**TASK INSTRUCTIONS:** A faithful transcription of all the entries below is needed, without the pictures.

Records from a data source

..........

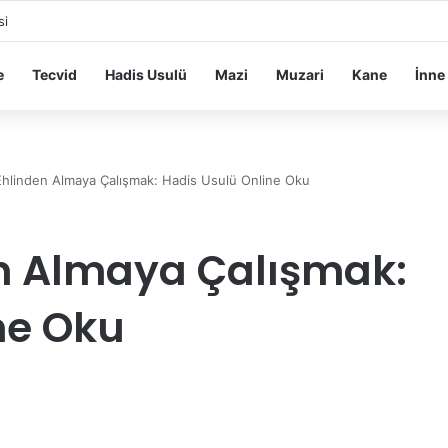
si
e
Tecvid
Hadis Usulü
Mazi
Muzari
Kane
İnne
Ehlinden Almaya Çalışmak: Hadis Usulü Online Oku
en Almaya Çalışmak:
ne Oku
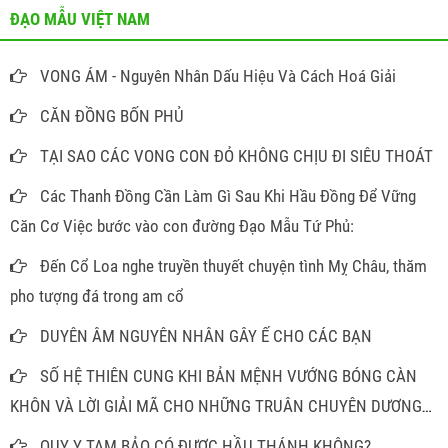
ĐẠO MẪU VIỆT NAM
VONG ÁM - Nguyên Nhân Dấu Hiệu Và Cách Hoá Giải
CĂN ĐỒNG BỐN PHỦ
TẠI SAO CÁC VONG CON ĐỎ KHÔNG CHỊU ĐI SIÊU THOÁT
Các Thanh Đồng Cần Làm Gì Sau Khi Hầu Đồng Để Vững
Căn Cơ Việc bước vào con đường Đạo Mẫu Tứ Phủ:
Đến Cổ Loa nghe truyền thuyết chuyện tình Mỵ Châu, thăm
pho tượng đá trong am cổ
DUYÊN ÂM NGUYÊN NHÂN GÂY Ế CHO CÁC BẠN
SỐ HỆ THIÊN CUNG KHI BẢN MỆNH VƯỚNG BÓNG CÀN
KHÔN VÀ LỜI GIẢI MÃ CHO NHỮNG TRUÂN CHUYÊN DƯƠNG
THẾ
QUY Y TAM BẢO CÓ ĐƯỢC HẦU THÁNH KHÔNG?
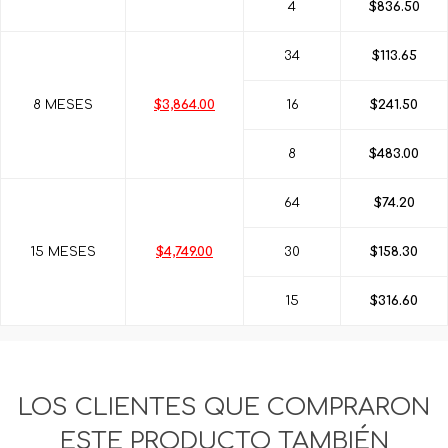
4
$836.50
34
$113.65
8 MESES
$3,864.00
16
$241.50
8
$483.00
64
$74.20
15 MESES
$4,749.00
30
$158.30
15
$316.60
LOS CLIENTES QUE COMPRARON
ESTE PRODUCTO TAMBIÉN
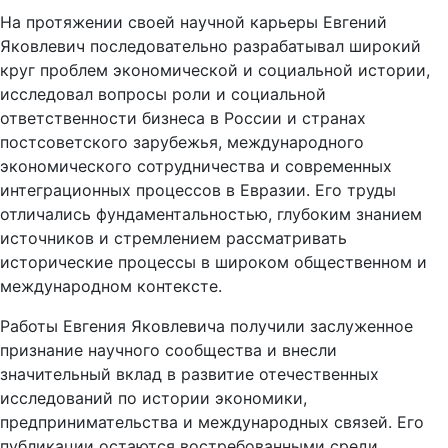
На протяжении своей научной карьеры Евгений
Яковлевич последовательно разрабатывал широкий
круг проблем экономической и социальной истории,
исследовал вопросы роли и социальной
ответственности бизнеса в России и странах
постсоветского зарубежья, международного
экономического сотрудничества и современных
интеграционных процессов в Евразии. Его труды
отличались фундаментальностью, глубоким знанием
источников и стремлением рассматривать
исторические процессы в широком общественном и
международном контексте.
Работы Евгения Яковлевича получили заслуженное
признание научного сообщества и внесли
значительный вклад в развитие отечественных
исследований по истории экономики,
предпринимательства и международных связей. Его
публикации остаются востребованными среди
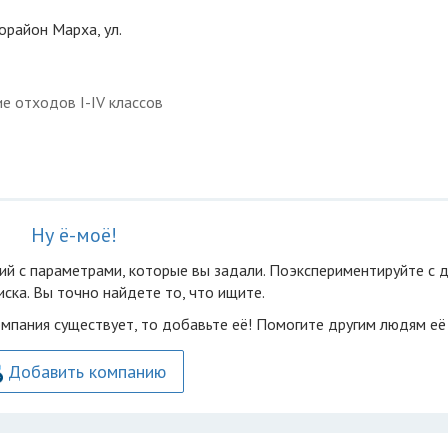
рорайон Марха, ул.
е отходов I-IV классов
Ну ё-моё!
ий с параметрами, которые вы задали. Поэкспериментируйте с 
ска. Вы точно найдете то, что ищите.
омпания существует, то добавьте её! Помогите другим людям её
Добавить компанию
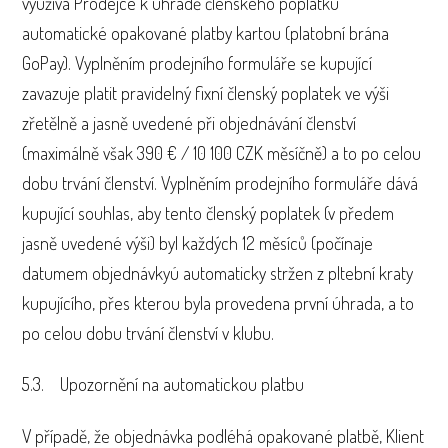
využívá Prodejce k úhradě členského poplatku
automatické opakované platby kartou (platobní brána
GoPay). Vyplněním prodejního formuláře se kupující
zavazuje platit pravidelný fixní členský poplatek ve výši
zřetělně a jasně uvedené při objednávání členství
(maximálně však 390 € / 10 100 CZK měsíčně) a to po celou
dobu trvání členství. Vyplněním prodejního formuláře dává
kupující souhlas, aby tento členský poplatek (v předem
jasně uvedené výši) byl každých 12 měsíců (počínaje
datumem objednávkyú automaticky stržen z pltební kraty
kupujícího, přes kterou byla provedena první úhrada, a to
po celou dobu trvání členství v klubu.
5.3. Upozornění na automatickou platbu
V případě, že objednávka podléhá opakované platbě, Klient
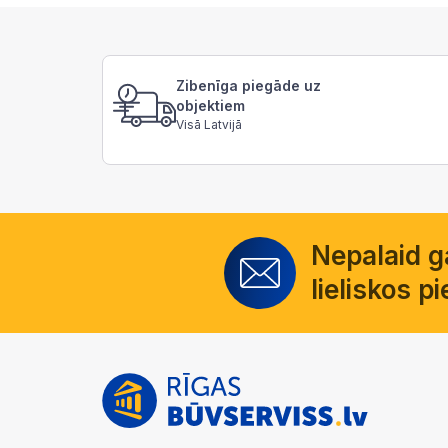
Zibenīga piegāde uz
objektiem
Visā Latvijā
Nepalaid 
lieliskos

..........

**SOLUTION:**
si
e
Tecvid
Hadis Usulü
Mazi
Muzari
Kane
İnne
Ehlinden Almaya Çalışmak: Hadis Usulü Online Oku
en Almaya Çalışmak:
ne Oku
ĐẠO MẪU VIỆT NAM
VONG ÁM - Nguyên Nhân Dấu Hiệu Và Cách Hoá Giải
CĂN ĐỒNG BỐN PHỦ
TẠI SAO CÁC VONG CON ĐỎ KHÔNG CHỊU ĐI SIÊU THOÁT
Các Thanh Đồng Cần Làm Gì Sau Khi Hầu Đồng Để Vững
Căn Cơ Việc bước vào con đường Đạo Mẫu Tứ Phủ:
Đến Cổ Loa nghe truyền thuyết chuyện tình Mỵ Châu, thăm
pho tượng đá trong am cổ
DUYÊN ÂM NGUYÊN NHÂN GÂY Ế CHO CÁC BẠN
SỐ HỆ THIÊN CUNG KHI BẢN MỆNH VƯỚNG BÓNG CÀN
KHÔN VÀ LỜI GIẢI MÃ CHO NHỮNG TRUÂN CHUYÊN DƯƠNG
THẾ
QUY Y TAM BẢO CÓ ĐƯỢC HẦU THÁNH KHÔNG?
4
$836.50
34
$113.65
8 MESES
$3,864.00
16
$241.50
8
$483.00
64
$74.20
15 MESES
$4,749.00
30
$158.30
15
$316.60
LOS CLIENTES QUE COMPRARON
ESTE PRODUCTO TAMBIÉN
На протяжении своей научной карьеры Евгений
Яковлевич последовательно разрабатывал широкий
круг проблем экономической и социальной истории,
исследовал вопросы роли и социальной
ответственности бизнеса в России и странах
постсоветского зарубежья, международного
экономического сотрудничества и современных
интеграционных процессов в Евразии. Его труды
отличались фундаментальностью, глубоким знанием
источников и стремлением рассматривать
исторические процессы в широком общественном и
международном контексте.
Работы Евгения Яковлевича получили заслуженное
признание научного сообщества и внесли
значительный вклад в развитие отечественных
исследований по истории экономики,
предпринимательства и международных связей. Его
публикации остаются востребованными среди
рорайон Марха, ул.
е отходов I-IV классов
Ну ё-моё!
ий с параметрами, которые вы задали. Поэкспериментируйте с 
ска. Вы точно найдете то, что ищите.
омпания существует, то добавьте её! Помогите другим людям её
Добавить компанию
využívá Prodejce k úhradě členského poplatku
automatické opakované platby kartou (platobní brána
GoPay). Vyplněním prodejního formuláře se kupující
zavazuje platit pravidelný fixní členský poplatek ve výši
zřetělně a jasně uvedené při objednávání členství
(maximálně však 390 € / 10 100 CZK měsíčně) a to po celou
dobu trvání členství. Vyplněním prodejního formuláře dává
kupující souhlas, aby tento členský poplatek (v předem
jasně uvedené výši) byl každých 12 měsíců (počínaje
datumem objednávkyú automaticky stržen z pltební kraty
kupujícího, přes kterou byla provedena první úhrada, a to
po celou dobu trvání členství v klubu.
5.3. Upozornění na automatickou platbu
V případě, že objednávka podléhá opakované platbě, Klient
Zibenīga piegāde uz
objektiem
Visā Latvijā
Nepalaid 
lieliskos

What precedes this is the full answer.